Another entity that has contributed to Birds in the Hills in the last three years is the Athens Area Birders. The club was started by Stefan Gleissberg in 2014 as an email group dedicated to sharing bird observations and offering bird walks and other events to the Athens area. The group has grown, and it now hosts more events such as a lecture series each semester and a nest box installation program.
Gleissberg has helped in the planning of Birds in the Hills each year and will lead a field trip to Lake Logan at this year’s gathering. Throughout the years, he has seen the festival grow into a well-established success.
“Rural Action's Birds in the Hills is unique, in that it is family-friendly and affordable, and geared towards making connections with nature at an early age,” Gleissberg said in an email. “If kids start loving birds and nature, they will grow to be advocates for the environment later in life.”
Gleissberg said bird watching is a means of lifelong learning about nature and of personal growth.
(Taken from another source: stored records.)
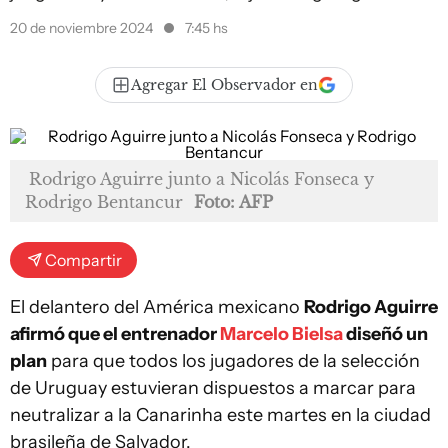
20 de noviembre 2024
7:45 hs
Agregar El Observador en
Rodrigo Aguirre junto a Nicolás Fonseca y
Rodrigo Bentancur
Foto: AFP
Compartir
El delantero del América mexicano
Rodrigo Aguirre
afirmó que el entrenador
Marcelo Bielsa
diseñó un
plan
para que todos los jugadores de la selección
de Uruguay estuvieran dispuestos a marcar para
neutralizar a la Canarinha este martes en la ciudad
brasileña de Salvador.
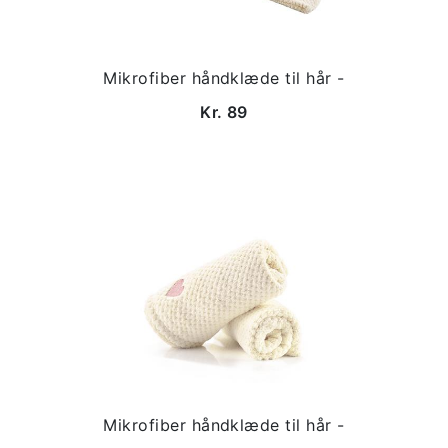
Mikrofiber håndklæde til hår -
Kr. 89
Mikrofiber håndklæde til hår -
It can open the door to a greater appreciation of both birds and biodiversity overall.
“Birds are ubiquitous, beautiful and stunning, and if we notice them, they can become a way to transcend our human-centered lives,” he said in an email. “We can start to feel that we and birds co-inhabit the same environment, and that our personal decisions as well as those made in the political arena do have direct impacts on the health of air, water, soil, and the habitats that birds happen to need.”